La investigación sobre el posible trastorno narcisista de Trump ha sido publicada en la revista Behavioral Psychology y ha estado dirigida por el catedrático de Personalidad, Evaluación y Tratamiento Psicológico de Granada, Vicente Caballo. El autor vivió 4 meses en Estados Unidos y trabajó como investigador visitante de la Universidad de Boston, coincidiendo con las elecciones presidenciales del país.

El investigador se ha basado en el DSM estadounidense, una clasificación de trastornos mentales que sirve de guía a los profesionales de la salud para establecer su diagnóstico. Según dicho manual, el trastorno narcisista de Trump sería posible al cumplir uno de los criterios recogidos en el DSM: tener un sentido grandioso de la importancia.

Caballo considera que “sin duda es aplicable a Trump, quien continuamente tiene que distorsionar la realidad y decir que los medios de comunicación se inventan noticias falsas para que esta realidad pueda encajar con la idea grandiosa que tiene de sí mismo”.

Otro de las características propias de esta enfermedad analizadas en el estudio sobre el trastorno narcisista de Trump es la preocupación por fantasías de éxito, poder o amor ideal limitados. Este criterio se refleja en el uso desmedido que hace el presidente estadounidense de conceptos grandilocuentes durante sus intervenciones, apunta el investigador.

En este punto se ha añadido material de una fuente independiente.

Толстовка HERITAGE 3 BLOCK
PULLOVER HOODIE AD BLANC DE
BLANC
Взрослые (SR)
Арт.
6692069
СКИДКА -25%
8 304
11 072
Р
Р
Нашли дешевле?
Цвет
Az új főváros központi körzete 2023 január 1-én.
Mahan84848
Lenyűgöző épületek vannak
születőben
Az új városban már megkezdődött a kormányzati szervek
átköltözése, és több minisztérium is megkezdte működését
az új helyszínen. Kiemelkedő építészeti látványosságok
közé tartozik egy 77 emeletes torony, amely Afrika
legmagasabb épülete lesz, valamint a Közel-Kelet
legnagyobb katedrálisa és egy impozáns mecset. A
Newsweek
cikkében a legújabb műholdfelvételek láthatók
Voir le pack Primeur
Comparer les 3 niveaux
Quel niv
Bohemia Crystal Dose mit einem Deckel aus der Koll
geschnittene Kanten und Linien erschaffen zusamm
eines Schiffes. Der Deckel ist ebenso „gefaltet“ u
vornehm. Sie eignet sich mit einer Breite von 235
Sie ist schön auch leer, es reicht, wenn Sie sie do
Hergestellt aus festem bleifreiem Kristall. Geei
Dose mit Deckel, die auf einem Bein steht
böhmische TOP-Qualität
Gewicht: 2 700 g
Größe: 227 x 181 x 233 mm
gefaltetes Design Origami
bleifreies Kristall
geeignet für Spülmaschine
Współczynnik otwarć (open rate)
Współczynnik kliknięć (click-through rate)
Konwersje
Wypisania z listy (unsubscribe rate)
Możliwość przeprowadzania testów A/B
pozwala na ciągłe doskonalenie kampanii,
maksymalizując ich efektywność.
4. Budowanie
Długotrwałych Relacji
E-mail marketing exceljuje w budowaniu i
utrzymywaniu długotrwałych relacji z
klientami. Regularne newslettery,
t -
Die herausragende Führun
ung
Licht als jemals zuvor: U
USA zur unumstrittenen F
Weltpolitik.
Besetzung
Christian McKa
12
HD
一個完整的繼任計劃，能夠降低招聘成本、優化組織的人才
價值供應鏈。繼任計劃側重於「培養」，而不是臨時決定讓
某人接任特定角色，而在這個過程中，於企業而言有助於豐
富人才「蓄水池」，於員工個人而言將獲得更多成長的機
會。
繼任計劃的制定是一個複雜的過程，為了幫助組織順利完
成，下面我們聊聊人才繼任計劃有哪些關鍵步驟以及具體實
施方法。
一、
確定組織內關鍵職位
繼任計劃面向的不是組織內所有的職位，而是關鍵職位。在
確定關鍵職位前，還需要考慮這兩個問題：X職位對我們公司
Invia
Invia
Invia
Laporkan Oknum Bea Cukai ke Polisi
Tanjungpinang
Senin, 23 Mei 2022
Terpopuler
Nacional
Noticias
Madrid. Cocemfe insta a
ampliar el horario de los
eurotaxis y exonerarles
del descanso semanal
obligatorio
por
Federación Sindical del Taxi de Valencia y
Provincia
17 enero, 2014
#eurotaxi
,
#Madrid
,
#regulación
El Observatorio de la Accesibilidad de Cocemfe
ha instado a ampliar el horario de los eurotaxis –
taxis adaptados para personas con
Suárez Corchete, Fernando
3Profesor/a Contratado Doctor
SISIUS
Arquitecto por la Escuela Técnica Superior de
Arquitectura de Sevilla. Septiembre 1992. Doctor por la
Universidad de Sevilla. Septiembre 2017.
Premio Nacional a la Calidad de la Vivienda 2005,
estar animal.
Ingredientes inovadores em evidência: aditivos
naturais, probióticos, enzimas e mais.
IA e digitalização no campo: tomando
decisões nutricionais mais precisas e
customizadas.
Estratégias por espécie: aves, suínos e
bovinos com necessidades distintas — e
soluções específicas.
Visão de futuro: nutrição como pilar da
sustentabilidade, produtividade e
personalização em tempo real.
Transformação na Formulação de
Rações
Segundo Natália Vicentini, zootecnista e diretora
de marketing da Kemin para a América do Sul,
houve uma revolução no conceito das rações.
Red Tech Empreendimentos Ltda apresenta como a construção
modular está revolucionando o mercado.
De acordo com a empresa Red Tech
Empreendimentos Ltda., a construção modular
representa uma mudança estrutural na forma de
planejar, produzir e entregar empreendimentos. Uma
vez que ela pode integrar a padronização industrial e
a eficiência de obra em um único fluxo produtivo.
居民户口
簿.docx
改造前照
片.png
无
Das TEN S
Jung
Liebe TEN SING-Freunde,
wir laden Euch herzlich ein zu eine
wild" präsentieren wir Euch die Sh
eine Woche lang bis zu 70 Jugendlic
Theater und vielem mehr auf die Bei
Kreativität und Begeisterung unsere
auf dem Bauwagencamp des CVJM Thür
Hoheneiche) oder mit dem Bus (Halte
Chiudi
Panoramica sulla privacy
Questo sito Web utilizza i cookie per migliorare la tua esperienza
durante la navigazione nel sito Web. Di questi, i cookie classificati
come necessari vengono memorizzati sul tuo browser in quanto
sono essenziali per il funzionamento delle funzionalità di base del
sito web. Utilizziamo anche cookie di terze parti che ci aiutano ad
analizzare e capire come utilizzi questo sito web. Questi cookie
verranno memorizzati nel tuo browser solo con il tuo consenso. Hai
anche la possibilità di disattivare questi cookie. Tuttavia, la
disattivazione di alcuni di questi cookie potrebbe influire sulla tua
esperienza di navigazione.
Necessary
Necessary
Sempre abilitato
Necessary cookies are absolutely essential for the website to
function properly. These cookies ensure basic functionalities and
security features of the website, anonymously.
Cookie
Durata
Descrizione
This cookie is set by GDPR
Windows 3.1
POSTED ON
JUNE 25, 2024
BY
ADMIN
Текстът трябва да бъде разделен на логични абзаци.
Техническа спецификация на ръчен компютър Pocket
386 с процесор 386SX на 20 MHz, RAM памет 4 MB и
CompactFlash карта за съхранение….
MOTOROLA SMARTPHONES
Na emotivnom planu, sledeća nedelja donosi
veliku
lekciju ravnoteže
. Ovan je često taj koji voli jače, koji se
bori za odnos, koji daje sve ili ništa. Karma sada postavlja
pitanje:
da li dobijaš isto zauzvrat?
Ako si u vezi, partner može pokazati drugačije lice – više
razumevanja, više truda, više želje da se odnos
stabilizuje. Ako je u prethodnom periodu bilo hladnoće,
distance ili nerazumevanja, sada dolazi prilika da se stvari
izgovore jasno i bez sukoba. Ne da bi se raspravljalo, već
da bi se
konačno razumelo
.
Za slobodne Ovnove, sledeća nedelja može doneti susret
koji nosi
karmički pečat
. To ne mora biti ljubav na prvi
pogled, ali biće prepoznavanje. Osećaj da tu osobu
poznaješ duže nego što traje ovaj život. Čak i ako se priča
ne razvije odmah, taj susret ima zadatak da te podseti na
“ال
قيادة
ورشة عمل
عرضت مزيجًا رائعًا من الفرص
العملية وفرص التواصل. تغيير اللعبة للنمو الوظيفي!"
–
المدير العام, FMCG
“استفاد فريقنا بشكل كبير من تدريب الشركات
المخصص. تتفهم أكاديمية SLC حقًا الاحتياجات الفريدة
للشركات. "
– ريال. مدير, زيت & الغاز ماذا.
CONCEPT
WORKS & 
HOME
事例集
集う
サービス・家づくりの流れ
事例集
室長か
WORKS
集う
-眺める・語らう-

La investigación pone de manifiesto el posible trastorno narcisista de Trump y se apoya en otro criterio propio de esta patología: la admiración excesiva. Tal y como expone el estudio, esta actitud puede comprobarse con el hecho de que el presidente se preocupe tanto por lo que la gente piensa de él y en su obsesión de saber cómo es percibido por los medios de comunicación.

Su forma de referirse a las minorías, tratando de sacar provecho de los demás para lograr sus propios objetivos es otro de los aspectos que el investigador ha detectado en Donald Trump y que podrían confirmar el diagnóstico del trastorno narcisista de la personalidad.

El autor concluye que la conducta aparente distante, arrogante, desdeñosa, presuntuosa es propia de las personas diagnosticadas con este trastorno y Trump lo evidencia en frases como: “Qué gran honor tiene que ser para vosotros que me honréis esta noche” o “Mi belleza radica en que soy muy rico”.